START Extracted records

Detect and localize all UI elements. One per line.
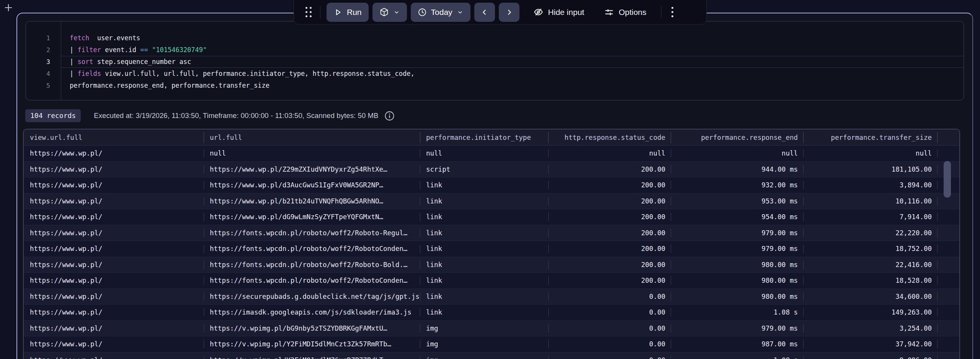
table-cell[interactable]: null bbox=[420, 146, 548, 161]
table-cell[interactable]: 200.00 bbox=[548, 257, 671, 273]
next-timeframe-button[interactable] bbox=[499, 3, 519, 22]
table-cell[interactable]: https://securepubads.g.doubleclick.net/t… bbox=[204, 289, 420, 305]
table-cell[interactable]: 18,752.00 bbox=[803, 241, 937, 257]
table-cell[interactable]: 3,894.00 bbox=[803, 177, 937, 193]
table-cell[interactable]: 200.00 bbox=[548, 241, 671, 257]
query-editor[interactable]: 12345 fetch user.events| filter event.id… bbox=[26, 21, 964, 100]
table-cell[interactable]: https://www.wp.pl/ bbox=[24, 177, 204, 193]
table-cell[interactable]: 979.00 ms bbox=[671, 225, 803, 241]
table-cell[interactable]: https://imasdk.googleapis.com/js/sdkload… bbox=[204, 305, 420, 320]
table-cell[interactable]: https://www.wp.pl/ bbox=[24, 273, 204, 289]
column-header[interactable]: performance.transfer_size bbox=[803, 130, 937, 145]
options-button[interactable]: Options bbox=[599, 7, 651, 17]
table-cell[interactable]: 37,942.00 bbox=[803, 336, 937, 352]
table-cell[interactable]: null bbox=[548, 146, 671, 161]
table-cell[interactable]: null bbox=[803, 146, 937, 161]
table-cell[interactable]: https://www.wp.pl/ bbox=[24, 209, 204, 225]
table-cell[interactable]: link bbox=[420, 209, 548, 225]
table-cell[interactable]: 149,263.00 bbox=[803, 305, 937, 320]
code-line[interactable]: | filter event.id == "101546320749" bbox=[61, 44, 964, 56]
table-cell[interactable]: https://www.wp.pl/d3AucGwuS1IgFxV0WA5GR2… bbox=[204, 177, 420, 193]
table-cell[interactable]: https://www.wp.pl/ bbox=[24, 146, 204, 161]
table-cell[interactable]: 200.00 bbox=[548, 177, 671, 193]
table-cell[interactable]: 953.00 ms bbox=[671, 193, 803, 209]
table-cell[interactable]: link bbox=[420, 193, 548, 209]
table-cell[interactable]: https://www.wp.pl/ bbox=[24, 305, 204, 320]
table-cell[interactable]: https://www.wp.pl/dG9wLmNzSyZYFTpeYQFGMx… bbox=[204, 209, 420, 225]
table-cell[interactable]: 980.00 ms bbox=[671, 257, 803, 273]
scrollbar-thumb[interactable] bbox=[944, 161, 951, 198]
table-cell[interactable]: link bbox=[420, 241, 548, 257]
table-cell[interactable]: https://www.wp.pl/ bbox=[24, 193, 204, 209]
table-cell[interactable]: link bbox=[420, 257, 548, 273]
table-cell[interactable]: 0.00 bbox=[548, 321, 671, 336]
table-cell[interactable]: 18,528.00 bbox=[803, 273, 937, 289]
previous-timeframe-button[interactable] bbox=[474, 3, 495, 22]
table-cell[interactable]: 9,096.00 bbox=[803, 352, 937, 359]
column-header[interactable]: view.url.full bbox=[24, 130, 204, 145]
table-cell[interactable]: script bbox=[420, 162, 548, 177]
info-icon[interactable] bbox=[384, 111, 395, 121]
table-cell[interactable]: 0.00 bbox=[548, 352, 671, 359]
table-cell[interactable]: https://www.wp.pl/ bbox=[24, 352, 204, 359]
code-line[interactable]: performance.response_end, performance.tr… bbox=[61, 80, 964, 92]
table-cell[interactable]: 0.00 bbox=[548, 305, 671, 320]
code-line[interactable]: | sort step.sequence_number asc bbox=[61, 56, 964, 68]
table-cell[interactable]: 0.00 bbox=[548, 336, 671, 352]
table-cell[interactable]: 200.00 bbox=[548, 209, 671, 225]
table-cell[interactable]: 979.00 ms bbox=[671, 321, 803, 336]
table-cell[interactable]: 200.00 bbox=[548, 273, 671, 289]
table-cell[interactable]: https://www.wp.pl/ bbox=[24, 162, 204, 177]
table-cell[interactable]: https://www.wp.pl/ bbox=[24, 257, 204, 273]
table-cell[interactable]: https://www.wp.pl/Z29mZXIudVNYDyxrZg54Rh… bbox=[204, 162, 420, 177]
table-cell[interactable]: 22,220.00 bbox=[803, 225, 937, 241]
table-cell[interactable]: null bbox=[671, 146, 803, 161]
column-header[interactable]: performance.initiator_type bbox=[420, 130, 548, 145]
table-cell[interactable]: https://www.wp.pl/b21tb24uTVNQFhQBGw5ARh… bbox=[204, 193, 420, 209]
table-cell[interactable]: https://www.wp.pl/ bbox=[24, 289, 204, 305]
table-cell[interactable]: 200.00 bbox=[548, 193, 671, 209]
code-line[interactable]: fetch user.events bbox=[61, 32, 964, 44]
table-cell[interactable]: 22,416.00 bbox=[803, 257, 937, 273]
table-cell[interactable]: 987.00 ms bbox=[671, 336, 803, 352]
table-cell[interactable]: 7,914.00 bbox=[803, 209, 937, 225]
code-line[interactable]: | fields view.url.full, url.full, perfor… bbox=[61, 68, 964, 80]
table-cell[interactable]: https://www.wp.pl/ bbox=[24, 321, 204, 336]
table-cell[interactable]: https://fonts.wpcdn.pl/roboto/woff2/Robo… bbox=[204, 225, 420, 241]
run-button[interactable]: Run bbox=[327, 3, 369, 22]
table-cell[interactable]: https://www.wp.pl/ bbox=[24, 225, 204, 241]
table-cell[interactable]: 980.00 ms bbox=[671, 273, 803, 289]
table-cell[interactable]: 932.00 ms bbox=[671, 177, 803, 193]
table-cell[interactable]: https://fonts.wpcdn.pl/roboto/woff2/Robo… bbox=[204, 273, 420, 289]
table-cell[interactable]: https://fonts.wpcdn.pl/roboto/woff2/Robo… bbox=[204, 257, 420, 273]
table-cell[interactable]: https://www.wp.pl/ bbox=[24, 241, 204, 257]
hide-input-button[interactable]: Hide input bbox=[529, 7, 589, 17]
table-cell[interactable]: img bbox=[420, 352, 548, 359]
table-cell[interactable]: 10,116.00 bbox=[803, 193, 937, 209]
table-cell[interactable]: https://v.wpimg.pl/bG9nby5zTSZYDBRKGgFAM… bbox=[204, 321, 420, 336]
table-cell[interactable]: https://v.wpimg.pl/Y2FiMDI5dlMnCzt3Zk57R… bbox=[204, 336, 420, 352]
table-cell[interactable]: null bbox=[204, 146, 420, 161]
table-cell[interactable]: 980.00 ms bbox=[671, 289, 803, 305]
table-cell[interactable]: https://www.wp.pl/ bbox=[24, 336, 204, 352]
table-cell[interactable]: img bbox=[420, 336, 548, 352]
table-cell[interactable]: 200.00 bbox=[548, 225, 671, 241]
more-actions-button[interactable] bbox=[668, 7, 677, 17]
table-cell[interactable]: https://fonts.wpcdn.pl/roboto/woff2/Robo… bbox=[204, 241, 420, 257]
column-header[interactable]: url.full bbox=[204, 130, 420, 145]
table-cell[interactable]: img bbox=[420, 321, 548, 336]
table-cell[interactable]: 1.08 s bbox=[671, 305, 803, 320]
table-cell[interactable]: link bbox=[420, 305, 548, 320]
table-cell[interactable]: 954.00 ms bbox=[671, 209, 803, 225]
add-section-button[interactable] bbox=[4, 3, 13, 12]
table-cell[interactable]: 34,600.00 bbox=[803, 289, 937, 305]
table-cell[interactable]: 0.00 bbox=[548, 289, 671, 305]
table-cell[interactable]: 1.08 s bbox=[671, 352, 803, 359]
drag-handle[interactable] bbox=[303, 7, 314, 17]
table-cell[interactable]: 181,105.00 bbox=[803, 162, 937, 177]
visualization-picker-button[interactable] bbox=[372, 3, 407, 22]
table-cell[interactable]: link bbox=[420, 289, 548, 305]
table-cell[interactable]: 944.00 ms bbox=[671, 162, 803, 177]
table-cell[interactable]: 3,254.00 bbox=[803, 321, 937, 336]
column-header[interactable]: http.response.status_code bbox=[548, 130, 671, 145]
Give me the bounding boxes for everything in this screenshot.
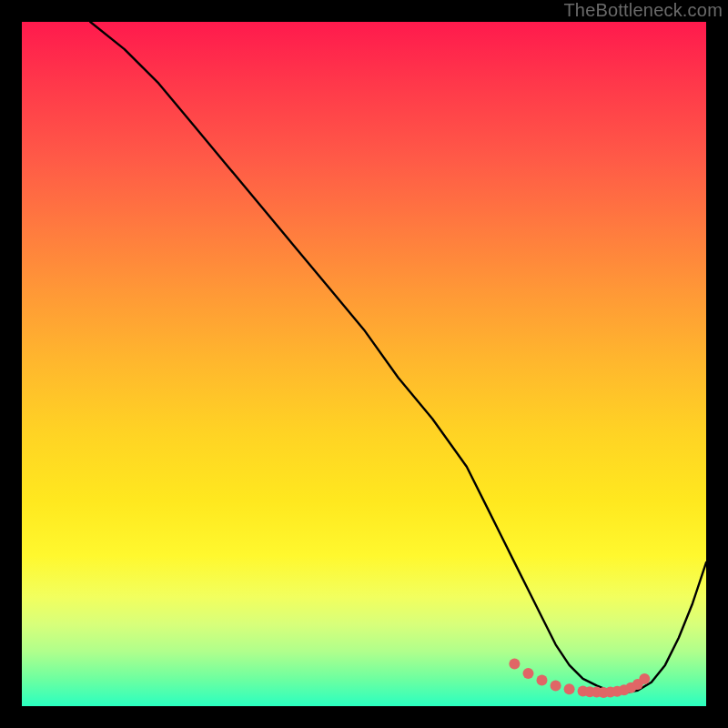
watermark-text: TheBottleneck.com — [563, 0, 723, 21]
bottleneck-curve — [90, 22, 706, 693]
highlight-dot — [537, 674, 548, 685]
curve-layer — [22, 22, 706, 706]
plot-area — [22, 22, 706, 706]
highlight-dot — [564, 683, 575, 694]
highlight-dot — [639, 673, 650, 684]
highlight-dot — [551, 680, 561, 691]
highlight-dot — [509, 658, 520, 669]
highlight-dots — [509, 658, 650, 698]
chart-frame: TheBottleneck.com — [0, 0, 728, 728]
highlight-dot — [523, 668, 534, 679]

END Extracted records

## [Brief]
Please transcribe, word for word, every line from the one containing "Give me the" through the last line of the records, both included, and leave the pictures out.

## [Answer box]
Give me the bounding boxes for everything in this screenshot.
watermark-text: TheBottleneck.com — [563, 0, 723, 21]
bottleneck-curve — [90, 22, 706, 693]
highlight-dot — [537, 674, 548, 685]
curve-layer — [22, 22, 706, 706]
plot-area — [22, 22, 706, 706]
highlight-dot — [564, 683, 575, 694]
highlight-dot — [639, 673, 650, 684]
highlight-dot — [551, 680, 561, 691]
highlight-dot — [509, 658, 520, 669]
highlight-dots — [509, 658, 650, 698]
chart-frame: TheBottleneck.com — [0, 0, 728, 728]
highlight-dot — [523, 668, 534, 679]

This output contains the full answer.